Tata Motors Q4 results 2026: Tata Motors, on Wednesday, 13 May, reported a 69.56% year-on-year (YoY) jump in its standalone profit to 2,406 crore for the March quarter of the financial year 2026 (Q4FY26).

In the same quarter of the previous financial year, Tata Motors’ profit was 1,419 crore.

Sequentially, or on a quarter-on-quarter (QoQ) basis, TMCV’s profit jumped more than fourfold from 561 crore in Q3FY26.

The automaker’s total revenue from operations during the quarter stood at 24,452 crore, up 22.3% YoY and 19.8% QoQ. In Q3FY26, Tata Motors’ revenue was 20,404 crore, while in Q4FY25, it was 19,999 crore.

EBITDA in Q4FY26 saw a healthy 35% rise to 3,400 crore, while EBITDA margin rose 130 bps YoY to 13.90%.

EBIT margin rose by 220 bps to 12.1%, aided by higher volumes, improved realisations, and continued cost efficiencies, partially offset by higher input costs.



For the full year FY26, revenue jumped 11% YoY to 77,399 crore, but profit declined 3.4% YoY to 3,362 crore. EBITDA rose 22% YoY to 10,200 crore, and the margin increased by 120 bps YoY to 13.20% in FY26.

Tata Motors’ CV segment wholesales for Q4FY26 stood at 1,32,000 units, marking a 25% growth. For FY26, total wholesales were 4,28,000 units, up 14%. Domestic and export volumes rose by 12% and 54% YoY, respectively, for the full year.

“FY26 marked a strong financial performance with robust EBITDA, profit and free cash flow. EBITDA margins in Q4 FY26 crossed ‘teens’ at 13.9% while full year FCF translated to nearly 12% of revenue, well ahead of our 2027 target,” said GV Ramanan, CFO, Tata Motors.

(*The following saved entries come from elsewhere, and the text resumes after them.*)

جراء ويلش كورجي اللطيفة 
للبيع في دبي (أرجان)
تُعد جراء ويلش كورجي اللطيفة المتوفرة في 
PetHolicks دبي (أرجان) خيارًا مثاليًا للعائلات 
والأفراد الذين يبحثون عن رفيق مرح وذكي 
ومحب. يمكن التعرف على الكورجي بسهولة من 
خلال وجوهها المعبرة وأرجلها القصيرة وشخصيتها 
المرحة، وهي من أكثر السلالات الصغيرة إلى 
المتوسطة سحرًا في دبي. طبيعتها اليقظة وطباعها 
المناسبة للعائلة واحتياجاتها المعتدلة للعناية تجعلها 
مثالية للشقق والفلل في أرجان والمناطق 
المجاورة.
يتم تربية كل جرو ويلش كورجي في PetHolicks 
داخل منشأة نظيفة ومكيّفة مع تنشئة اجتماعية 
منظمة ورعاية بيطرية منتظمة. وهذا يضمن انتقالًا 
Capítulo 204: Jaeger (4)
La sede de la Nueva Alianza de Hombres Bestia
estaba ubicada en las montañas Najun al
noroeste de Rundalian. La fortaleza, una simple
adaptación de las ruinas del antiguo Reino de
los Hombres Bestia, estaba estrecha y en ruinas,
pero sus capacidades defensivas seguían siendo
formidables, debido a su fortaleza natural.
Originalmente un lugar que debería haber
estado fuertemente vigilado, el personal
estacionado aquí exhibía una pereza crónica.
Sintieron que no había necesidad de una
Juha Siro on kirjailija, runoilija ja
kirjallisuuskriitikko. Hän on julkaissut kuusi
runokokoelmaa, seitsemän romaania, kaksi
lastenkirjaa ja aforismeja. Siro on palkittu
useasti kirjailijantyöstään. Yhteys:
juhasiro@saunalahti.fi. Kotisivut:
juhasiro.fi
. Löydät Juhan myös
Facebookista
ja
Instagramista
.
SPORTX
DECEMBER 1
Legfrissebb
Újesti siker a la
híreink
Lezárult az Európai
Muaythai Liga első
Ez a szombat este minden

“Our robust cash position gives us the flexibility to pursue disciplined capital allocation while continuing to deliver meaningful returns to shareholders. While near-term headwinds, including commodity cost pressures, are expected to persist, we remain confident in our ability to navigate these challenges through operational efficiency, pricing discipline, and proactive supply chain management,” said Ramanan.

Tata Motors said strong operational performance and efficient working capital management through the year resulted in consistent growth in full-year free cash flow of 9,200 crore. Net cash for the domestic business stood at 7,500 crore as of March 31, 2026.

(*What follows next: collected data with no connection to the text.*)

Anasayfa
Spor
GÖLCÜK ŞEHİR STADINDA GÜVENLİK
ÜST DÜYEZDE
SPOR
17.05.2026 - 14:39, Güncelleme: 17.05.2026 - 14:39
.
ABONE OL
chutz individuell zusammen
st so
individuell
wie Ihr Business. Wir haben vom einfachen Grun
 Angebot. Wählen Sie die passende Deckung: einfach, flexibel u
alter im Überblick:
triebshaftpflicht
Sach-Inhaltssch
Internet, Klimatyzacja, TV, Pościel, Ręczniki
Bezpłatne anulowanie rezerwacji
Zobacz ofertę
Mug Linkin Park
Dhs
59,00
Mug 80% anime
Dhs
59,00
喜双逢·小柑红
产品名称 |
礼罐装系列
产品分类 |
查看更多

A disciplined approach to capital allocation has led to an industry-leading auto ROCE of 72% in FY26, up from 61% in FY25, Tata Motors said.

Meanwhile, the company’s board recommended a final dividend of 4 per share, subject to shareholders’ approval.

“FY26 marked a clear inflection point for the commercial vehicles industry, with volumes surpassing the pre-FY19 peak, supported by GST 2.0 reforms and sustained infrastructure spending. For Tata Motors Commercial Vehicles, FY26 was a landmark year as we delivered milestones of revenues and profits and reinforced industry leadership and strengthened our market position,” Girish Wagh, MD & CEO, Tata Motors, said.

Wagh said the underlying demand fundamentals remain resilient despite geopolitical uncertainties, which have signalled some moderation in the near term.

“With strong business fundamentals, proactive risk mitigation, disciplined execution and a refreshed portfolio offering industry-leading TCO and smart digital solutions, we remain agile and well-positioned to sustain momentum through customer-centric solutions to create long-term stakeholder value,” said Wagh.

Tata Motors’ share price ended 0.74% lower at 384.35 on the BSE on Wednesday, 13 May.